▶ _EXERCISE INSTRUCTIONS_
Search the data for the word "phong" and copy every line where it occurs.

▶ _RECORDS FOR THIS TASK_
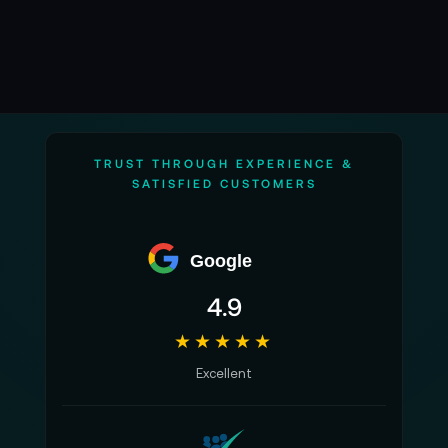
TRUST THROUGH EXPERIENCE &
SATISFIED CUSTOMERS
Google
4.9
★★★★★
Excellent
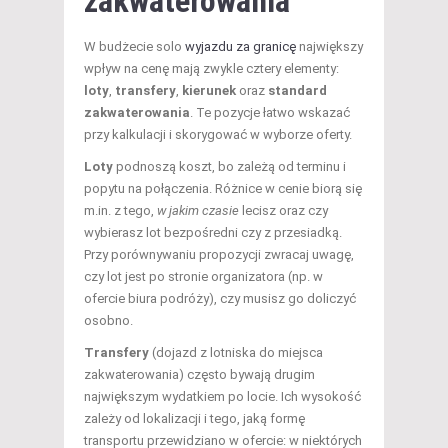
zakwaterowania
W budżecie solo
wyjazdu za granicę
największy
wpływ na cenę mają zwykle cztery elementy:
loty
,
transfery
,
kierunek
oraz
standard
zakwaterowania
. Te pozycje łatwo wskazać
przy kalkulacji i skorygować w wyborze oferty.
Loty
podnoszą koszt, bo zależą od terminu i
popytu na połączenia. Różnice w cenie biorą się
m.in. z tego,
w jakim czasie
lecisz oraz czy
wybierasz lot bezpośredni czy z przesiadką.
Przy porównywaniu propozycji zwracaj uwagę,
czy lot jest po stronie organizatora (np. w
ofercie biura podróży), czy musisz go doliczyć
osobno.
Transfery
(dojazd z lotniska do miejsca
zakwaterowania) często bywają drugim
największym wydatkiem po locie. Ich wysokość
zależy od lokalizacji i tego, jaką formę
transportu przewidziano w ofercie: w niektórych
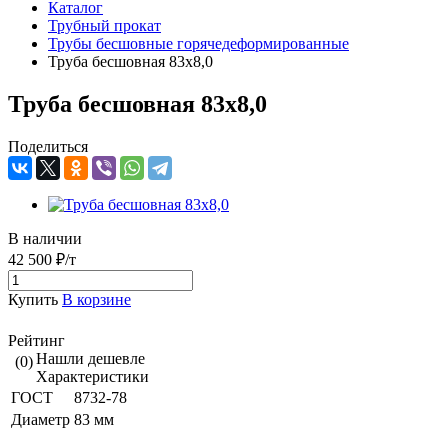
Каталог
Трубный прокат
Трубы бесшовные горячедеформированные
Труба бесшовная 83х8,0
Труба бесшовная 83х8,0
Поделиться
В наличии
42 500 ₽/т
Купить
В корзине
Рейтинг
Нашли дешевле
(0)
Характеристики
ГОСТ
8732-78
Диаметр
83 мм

* * *

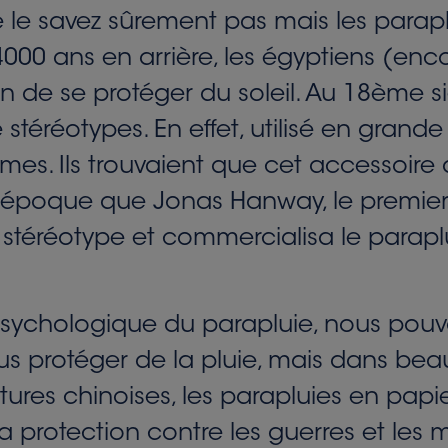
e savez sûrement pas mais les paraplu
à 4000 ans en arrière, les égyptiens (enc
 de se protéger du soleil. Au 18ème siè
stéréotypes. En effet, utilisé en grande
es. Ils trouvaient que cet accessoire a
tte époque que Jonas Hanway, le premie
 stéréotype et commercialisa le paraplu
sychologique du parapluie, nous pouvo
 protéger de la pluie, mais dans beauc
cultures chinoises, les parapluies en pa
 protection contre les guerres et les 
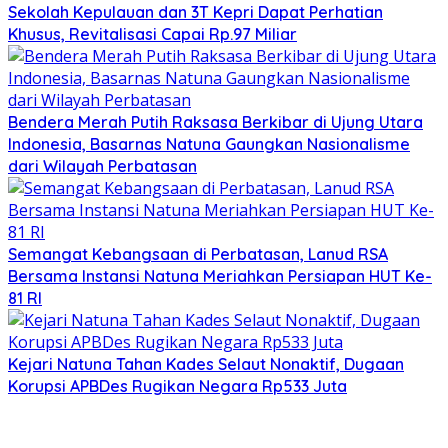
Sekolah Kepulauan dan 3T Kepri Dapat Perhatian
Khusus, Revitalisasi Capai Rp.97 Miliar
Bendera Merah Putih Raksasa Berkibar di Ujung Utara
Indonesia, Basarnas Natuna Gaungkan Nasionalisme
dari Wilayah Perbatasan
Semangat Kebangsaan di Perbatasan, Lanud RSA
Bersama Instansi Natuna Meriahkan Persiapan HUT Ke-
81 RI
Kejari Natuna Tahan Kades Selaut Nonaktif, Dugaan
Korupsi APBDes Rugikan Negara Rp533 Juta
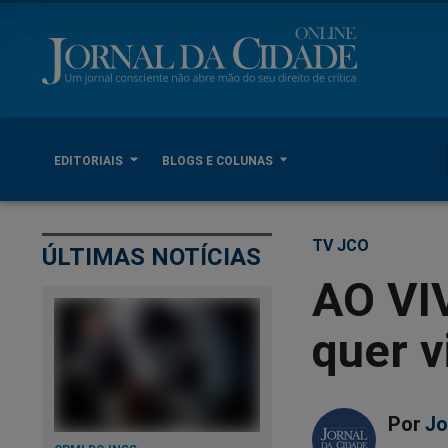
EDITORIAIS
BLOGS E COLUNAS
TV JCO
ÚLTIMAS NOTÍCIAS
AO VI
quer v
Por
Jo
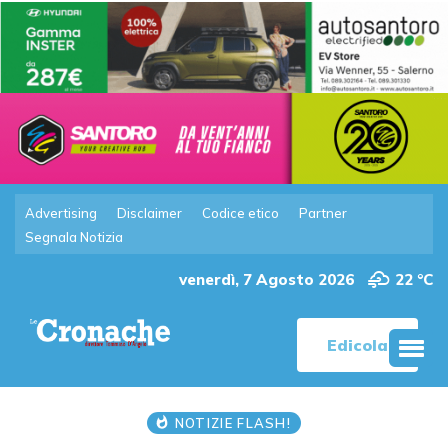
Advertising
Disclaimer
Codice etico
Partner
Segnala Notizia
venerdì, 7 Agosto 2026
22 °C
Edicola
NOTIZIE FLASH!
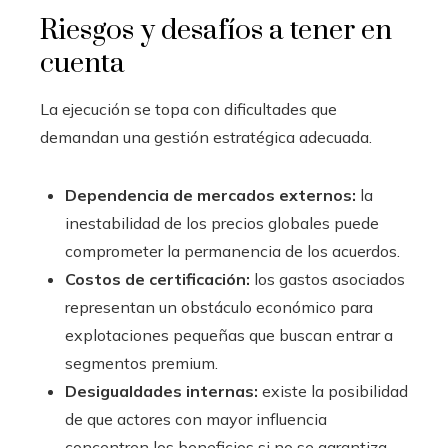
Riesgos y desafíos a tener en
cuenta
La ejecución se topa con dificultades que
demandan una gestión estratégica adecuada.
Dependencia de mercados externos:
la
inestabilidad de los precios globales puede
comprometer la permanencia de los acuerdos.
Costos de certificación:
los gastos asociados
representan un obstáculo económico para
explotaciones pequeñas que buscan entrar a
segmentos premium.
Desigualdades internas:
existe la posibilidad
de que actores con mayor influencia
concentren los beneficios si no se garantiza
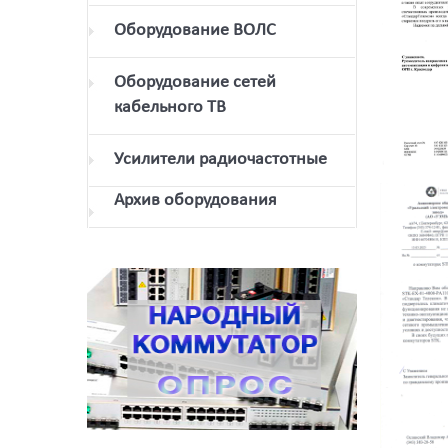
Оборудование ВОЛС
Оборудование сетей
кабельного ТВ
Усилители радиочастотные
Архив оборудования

...

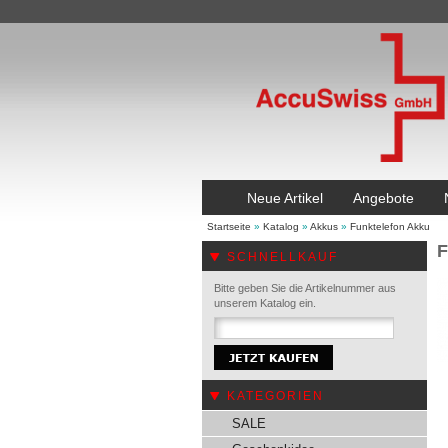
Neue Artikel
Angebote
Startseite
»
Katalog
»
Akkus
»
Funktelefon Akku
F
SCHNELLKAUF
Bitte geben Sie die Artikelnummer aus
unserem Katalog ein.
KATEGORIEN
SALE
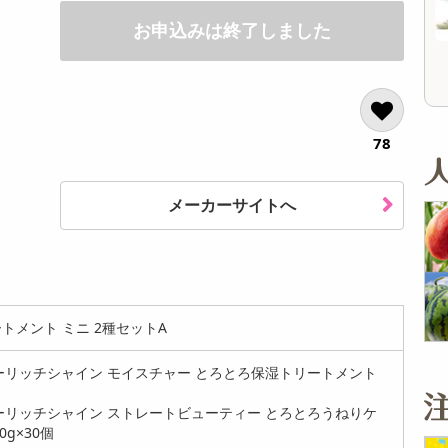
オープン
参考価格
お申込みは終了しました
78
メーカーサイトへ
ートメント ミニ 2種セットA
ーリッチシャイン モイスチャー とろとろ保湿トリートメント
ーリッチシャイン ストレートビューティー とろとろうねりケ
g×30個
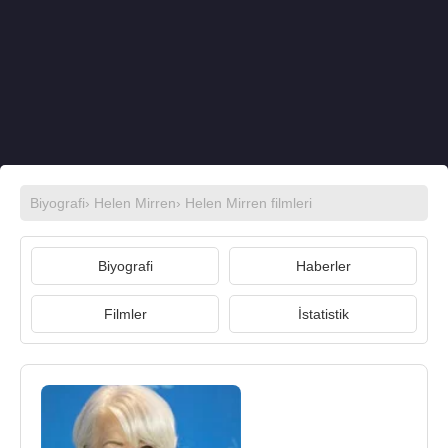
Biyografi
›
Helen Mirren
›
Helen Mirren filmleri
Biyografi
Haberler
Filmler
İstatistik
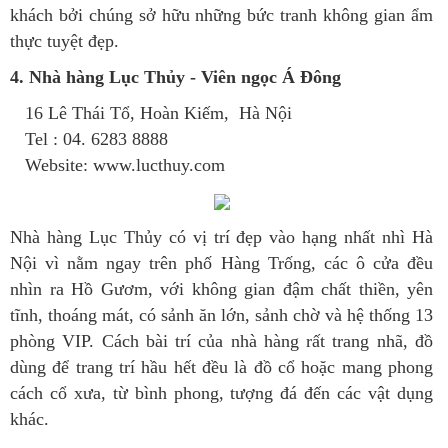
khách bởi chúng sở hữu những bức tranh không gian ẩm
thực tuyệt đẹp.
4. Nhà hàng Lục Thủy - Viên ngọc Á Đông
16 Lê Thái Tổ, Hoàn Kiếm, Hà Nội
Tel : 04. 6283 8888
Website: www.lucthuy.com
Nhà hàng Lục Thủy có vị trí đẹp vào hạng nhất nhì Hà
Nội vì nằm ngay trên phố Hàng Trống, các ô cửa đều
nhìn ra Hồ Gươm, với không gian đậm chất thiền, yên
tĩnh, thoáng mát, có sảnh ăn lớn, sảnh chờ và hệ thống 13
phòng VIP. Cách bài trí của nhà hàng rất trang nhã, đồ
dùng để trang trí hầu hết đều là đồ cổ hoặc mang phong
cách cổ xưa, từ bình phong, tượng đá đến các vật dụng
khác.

▶ _EXPECTED ANSWER_
dùng để trang trí hầu hết đều là đồ cổ hoặc mang phong
cách cổ xưa, từ bình phong, tượng đá đến các vật dụng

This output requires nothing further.